Increase robustness for the Managed DHCP add-on under disastrous events #54

davidepasquero · 2025-06-19T14:54:42Z

Problem
If a node encounters catastrophic events, such as the kubelet going down for no reason or the entire node crashing the controller does not forcefully remove agent pods stuck in termination state and no new agents are deployed, VMs that are reactivated on another node can no longer get their original IP addresses from the agent, if a downstream cluster consists of the affected VMs, this will be a catastrophe.

Solution

Below are the key changes with references to the affected files and line numbers.

A helper to instantly delete pods was added and used wherever stale pods are removed:

Helper definition in pkg/controller/ippool/controller.go lines 483‑485

Called when redeploying an agent pod if a previous instance is stuck in Terminating (lines 308‑312)

Used when purging outdated pods during monitoring (lines 444‑456)

Applied during cleanup of an IPPool (lines 488‑495)

Automatic cleanup routine now patches away pod finalizers before force‑deleting:

Function CleanupTerminatingPods implements this logic (lines 15‑58)

Executed on startup by controller and webhook binaries (controller run.go line 51, webhook run.go line 81)

DHCP servers can be stopped explicitly:

Public method Stop added at pkg/dhcp/dhcp.go lines 321‑334

The agent controller uses the new Stop to terminate DHCP when an IPPool isn’t ready:

Implementation in pkg/agent/ippool/ippool.go lines 10‑17

Network interface information is tracked by agent controllers to stop the correct DHCP instance:

New nic field in the event handler struct and constructor (lines 26‑37 and 46‑62)

Controller receives the interface at creation time (lines 118‑123)

A node controller was introduced to remove agent pods from nodes that turn unready:

Controller logic resides in pkg/controller/node/controller.go (lines 18‑86 show the constants, registration, and readiness check)

Registration of this controller happens in pkg/controller/setup.go (lines 15‑19)

These changes ensure stuck pods are force‑deleted, DHCP services can be stopped cleanly, and agents on failing nodes are removed automatically.

Related Issue:
harvester/harvester#8205

Signed-off-by: Zespre Chang <[email protected]> Signed-off-by: Pasquero Davide 2204 <[email protected]>

Support image name with registry prefix containing port number or without tag (default to latest) Signed-off-by: Pasquero Davide 2204 <[email protected]>

Signed-off-by: Zespre Chang <[email protected]> Signed-off-by: Pasquero Davide 2204 <[email protected]>

Signed-off-by: Pasquero Davide 2204 <[email protected]>

mergify · 2025-06-20T03:38:33Z

This pull request is now in conflict.
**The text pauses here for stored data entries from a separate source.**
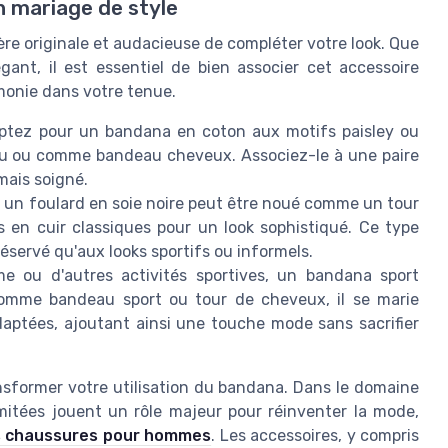
n mariage de style
e originale et audacieuse de compléter votre look. Que
gant, il est essentiel de bien associer cet accessoire
monie dans votre tenue.
optez pour un bandana en coton aux motifs paisley ou
ou ou comme bandeau cheveux. Associez-le à une paire
mais soigné.
t, un foulard en soie noire peut être noué comme un tour
 en cuir classiques pour un look sophistiqué. Ce type
éservé qu'aux looks sportifs ou informels.
e ou d'autres activités sportives, un bandana sport
é comme bandeau sport ou tour de cheveux, il se marie
aptées, ajoutant ainsi une touche mode sans sacrifier
sformer votre utilisation du bandana. Dans le domaine
limitées jouent un rôle majeur pour réinventer la mode,
es chaussures pour hommes
. Les accessoires, y compris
Could you fix it @davidepasquero? 🙏

starbops

Thanks for the PR, @davidepasquero. However, we're more inclined to introduce the leader election mechanism, which is the norm in Kubernetes and is widely adopted by custom controllers across the Harvester ecosystem. We will transition the agents from pods to deployments and utilize the Kubernetes deployment controller to handle the heavy lifting of managing the pod lifecycle. This will address the situation of a node down incident, which prevents agent pods from being rescheduled and run on other healthy nodes until human intervention, i.e., manually deleting the agent pods stuck in the terminating state.

davidepasquero · 2025-07-04T23:47:58Z

Thank you very much for the detailed feedback and the clear direction suggested.

I have carefully read the comment and I fully agree that introducing a leader election mechanism and transitioning agents from Pod to Deployment is a much more robust and standard approach for the Kubernetes and Harvester ecosystem.

I fully understand how using the Kubernetes Deployment controller can natively and more effectively manage the lifecycle of pods, solving the root problem of agents stuck on a node no longer reachable.

I propose a working implementation in which I transformed the agents into Deployment and implemented the leader election. All the details are reported in the new PR #61 hat I ask you to see. thanks

…-di-elezione-del-leader Add agent deployment support

…canismo-di-elezione-del-leader Fix agent deployment replicas

…canismo-di-elezione-del-leader Fix import usage for agent deployment

starbops · 2025-07-09T06:05:46Z

@davidepasquero Thank you. I left some comments in #61, PTAL. Regarding the successor PR, I will close this one as obsolete. Feel free to reopen if you believe it's still relevant. Thank you.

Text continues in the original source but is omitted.